En Educación, por ejemplo, la introducción de la “cultura de la calidad” (TQM) con sus parámetros y exigencias burocráticas, informes, protocolos, procesos evaluadores, etc., añadió un sobretrabajo a los profesionales en detrimento de su labor fundamental, la de educar y enseñar. La experticia que acompaña a estos sistemas de evaluación y certificación (sin debates públicos y con evidentes consecuencias en la vida interna de las organizaciones, administración incluida), ha orientado la capacidad de decisión hacia una dinámica de pasar el filtro de la evaluación (formal), cuyos parámetros fueron importados del control fabril a los servicios (sanidad, educación ,etc.) a comienzos de siglo mediante las guías de aplicación de la Norma ISO.

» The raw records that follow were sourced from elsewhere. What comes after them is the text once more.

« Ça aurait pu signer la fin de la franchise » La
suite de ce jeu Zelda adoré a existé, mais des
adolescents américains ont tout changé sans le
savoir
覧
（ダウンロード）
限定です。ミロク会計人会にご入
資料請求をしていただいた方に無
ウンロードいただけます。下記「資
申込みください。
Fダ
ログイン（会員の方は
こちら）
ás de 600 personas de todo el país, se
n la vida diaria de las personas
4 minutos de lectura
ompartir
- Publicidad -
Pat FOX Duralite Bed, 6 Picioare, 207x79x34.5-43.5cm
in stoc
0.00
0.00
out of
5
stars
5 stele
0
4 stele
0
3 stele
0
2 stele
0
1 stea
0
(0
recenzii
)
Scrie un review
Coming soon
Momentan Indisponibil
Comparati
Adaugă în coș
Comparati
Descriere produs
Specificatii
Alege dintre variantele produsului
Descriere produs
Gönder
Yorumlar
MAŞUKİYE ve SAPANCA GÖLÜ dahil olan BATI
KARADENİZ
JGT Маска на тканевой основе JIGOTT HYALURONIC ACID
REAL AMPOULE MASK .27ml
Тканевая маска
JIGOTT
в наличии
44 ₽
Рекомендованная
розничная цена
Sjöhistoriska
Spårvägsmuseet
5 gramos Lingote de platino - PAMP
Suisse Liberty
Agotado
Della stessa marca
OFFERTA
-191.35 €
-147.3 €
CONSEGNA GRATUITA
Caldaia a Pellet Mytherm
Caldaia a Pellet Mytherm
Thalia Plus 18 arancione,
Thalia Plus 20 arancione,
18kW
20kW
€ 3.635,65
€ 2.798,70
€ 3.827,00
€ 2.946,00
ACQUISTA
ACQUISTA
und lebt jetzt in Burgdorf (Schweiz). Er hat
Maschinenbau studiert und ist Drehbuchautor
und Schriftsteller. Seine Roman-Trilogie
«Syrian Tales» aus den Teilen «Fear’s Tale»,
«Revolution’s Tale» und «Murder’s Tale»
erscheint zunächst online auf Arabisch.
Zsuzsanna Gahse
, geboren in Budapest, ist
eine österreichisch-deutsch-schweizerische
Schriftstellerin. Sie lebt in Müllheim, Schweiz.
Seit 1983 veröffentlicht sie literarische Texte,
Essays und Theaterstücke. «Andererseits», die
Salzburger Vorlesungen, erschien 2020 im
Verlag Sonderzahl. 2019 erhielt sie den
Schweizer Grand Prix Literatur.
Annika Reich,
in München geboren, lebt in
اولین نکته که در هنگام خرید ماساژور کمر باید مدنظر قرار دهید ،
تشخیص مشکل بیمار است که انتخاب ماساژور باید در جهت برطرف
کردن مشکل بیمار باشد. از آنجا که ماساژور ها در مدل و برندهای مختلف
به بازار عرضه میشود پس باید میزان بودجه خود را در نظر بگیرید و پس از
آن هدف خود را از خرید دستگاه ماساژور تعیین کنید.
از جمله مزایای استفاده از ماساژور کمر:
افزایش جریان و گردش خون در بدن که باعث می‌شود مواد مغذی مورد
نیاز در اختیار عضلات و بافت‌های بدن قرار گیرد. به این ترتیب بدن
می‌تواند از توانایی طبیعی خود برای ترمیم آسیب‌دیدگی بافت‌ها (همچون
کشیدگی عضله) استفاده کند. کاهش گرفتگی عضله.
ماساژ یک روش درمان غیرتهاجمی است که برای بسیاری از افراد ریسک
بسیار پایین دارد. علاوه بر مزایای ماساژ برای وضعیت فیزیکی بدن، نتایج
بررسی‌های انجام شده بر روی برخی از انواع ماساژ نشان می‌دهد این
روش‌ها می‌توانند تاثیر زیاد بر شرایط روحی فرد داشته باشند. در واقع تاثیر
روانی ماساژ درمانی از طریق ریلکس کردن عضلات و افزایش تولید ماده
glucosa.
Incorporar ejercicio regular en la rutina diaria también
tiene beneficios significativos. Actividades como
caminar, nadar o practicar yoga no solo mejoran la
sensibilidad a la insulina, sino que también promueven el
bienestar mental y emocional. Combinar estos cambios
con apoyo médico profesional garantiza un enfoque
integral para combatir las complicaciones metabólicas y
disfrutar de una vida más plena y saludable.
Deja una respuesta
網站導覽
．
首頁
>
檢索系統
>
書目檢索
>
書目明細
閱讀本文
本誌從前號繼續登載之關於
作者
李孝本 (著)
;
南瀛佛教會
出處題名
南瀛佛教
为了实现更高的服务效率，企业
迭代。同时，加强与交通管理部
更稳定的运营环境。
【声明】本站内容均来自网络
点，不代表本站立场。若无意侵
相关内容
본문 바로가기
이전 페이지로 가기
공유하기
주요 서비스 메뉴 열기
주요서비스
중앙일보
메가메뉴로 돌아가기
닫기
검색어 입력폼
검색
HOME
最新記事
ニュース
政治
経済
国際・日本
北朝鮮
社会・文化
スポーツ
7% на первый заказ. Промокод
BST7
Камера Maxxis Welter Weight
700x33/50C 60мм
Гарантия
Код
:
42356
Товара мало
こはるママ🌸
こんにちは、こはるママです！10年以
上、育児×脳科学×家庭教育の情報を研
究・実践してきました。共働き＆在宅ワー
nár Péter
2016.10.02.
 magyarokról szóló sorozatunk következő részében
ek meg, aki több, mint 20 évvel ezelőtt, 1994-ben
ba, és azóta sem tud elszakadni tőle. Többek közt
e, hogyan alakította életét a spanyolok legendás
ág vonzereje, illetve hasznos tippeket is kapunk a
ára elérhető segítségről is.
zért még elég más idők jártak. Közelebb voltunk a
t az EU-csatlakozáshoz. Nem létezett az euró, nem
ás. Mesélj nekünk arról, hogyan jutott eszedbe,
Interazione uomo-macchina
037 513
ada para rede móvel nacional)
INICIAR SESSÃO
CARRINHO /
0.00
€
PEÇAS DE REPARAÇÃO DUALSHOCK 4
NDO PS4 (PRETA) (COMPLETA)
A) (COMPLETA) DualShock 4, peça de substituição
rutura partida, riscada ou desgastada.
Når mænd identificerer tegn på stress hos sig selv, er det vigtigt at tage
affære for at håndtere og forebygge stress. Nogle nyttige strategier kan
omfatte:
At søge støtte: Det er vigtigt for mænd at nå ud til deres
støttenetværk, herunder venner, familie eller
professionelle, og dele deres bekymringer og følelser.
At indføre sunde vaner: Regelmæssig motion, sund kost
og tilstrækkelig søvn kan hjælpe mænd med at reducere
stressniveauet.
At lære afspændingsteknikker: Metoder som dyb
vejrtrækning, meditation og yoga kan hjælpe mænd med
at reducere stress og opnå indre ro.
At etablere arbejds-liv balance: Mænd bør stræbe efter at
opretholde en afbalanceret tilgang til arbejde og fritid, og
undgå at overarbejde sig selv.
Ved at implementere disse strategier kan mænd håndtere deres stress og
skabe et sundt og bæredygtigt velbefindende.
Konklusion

Algunos de sus efectos (burocratización y trampeo para pasar la evaluación) se unen otros causados por la atomización, la desafección política, el individualismo y la competitividad que sufren más intensamente los jóvenes. Todo ello se refleja en los centros dedicados a educar, formar y preparar científicamente y humanamente a los jóvenes; pérdida de cohesión social, relativización de valores fundamentales para la convivencia, indiferencia ante problemas sociopolíticos, etc. En realidad, la casuística normativa y protocolaria (por el modo en que se ha elaborado e implantado) más que beneficiar, ha incrementado estos problemas y mermando autonomía a gestores, a funcionarios y profesionales de la Educación, la Sanidad, etc. Tal vez porque las relaciones humanas implicadas en los “servicios” (profesor-a/alumno-a; médico/paciente, etc.) no puedan reducirse a meras variables estadísticas ni a patrones científicos de interrelación: ni los profesores son meros transmisores de conocimientos, ni los médicos simples instrumentos para la cura del cuerpo y sus órganos. Su autoridad y responsabilidad no sólo cumplen la función manifiesta (educar, curar) también permite el desarrollo de la sensibilidad social, la educación ética y moral, y cierta disposición ante los problemas que surgen en la vida.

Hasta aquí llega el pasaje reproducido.